-- INSTRUCTIONS TO FOLLOW --
Take every line containing "Salvador" from the material and copy it.

****

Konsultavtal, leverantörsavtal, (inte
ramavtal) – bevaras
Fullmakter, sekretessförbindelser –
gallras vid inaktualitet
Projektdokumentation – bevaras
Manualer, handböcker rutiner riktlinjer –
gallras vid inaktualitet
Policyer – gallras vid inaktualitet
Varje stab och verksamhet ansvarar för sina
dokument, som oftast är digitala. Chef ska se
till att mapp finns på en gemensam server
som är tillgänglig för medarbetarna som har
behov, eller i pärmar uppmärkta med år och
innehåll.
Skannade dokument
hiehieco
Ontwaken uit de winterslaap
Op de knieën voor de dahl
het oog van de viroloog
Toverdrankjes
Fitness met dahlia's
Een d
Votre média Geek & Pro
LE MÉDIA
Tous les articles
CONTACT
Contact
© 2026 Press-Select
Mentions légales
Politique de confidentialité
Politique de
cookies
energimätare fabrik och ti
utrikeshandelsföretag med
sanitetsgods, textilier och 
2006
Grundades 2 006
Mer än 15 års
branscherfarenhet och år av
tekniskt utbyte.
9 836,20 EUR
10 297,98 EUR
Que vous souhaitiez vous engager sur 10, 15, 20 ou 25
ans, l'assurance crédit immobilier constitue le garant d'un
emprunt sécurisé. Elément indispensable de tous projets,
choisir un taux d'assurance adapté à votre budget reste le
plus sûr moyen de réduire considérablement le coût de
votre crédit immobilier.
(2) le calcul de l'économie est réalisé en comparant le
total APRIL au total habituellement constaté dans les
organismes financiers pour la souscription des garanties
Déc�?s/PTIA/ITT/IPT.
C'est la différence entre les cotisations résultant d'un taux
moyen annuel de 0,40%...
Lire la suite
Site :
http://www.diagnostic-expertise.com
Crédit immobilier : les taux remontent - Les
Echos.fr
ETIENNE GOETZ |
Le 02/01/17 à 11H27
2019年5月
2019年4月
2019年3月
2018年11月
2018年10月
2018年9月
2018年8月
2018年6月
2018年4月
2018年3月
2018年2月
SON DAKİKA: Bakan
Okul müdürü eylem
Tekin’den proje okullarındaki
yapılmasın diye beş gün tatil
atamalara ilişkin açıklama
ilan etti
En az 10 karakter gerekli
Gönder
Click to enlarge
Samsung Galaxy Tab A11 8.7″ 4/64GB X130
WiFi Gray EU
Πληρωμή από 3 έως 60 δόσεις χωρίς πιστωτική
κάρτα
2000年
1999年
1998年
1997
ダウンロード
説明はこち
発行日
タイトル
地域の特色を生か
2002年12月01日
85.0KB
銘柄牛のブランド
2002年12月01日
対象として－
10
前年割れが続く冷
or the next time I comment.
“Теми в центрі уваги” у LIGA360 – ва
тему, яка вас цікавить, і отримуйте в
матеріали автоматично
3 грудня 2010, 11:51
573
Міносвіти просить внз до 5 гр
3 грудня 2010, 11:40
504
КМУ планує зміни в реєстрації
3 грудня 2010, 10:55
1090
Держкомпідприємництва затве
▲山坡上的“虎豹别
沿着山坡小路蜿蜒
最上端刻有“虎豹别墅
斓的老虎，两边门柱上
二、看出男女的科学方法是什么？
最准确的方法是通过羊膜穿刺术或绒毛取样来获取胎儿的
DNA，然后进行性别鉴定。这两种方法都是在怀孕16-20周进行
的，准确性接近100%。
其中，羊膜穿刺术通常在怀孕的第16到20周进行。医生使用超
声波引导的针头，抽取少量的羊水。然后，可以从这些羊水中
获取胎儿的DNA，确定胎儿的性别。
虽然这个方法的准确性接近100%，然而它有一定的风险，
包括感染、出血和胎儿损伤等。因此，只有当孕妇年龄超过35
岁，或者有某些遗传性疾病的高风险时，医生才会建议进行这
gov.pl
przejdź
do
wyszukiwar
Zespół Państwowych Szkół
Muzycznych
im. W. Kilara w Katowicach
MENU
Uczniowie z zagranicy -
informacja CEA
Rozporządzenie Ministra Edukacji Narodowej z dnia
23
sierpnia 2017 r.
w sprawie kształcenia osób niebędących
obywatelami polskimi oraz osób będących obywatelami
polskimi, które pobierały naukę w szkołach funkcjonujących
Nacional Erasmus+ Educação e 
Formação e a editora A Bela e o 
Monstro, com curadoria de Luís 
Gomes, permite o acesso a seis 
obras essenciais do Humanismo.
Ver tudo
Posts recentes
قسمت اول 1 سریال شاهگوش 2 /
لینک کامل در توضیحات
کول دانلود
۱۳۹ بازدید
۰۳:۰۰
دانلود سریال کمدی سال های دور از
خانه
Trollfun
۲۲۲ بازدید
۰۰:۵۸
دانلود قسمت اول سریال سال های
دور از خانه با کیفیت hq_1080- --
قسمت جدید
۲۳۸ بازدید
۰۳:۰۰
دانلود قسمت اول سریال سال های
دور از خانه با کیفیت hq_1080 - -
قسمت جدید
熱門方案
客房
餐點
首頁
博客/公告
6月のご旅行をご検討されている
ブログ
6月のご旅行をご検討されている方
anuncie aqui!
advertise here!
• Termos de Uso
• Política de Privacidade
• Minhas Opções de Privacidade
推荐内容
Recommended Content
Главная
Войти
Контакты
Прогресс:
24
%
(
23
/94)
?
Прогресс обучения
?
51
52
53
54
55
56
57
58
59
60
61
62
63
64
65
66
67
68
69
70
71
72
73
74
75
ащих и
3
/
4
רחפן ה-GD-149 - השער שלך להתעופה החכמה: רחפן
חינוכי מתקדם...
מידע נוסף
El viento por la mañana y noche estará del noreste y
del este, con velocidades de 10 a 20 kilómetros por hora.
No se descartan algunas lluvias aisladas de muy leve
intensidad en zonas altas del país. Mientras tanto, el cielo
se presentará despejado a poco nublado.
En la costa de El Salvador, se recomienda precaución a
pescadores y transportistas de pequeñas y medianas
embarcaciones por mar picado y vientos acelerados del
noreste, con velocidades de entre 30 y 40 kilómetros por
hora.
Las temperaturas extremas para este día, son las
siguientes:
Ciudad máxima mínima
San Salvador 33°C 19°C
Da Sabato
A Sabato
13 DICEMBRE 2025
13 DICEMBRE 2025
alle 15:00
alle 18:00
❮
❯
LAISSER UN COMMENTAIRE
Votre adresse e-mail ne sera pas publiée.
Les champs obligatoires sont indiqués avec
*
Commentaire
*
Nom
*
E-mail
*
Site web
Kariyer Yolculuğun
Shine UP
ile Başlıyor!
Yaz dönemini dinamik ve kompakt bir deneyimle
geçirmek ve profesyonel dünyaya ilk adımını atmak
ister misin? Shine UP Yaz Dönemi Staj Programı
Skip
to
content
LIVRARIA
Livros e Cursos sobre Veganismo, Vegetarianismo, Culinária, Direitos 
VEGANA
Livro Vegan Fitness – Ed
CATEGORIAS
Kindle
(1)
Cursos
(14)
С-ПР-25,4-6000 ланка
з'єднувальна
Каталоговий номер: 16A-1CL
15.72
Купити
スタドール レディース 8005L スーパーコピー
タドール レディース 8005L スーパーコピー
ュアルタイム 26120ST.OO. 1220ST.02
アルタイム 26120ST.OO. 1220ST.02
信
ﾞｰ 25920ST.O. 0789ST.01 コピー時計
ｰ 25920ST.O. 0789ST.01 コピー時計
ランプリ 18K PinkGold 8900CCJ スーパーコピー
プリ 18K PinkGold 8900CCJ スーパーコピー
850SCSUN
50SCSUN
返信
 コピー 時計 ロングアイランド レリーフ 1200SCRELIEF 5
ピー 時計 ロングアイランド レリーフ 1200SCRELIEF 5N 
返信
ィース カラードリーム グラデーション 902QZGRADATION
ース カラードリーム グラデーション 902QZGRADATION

****

-- TASK RESULT --
En la costa de El Salvador, se recomienda precaución a
San Salvador 33°C 19°C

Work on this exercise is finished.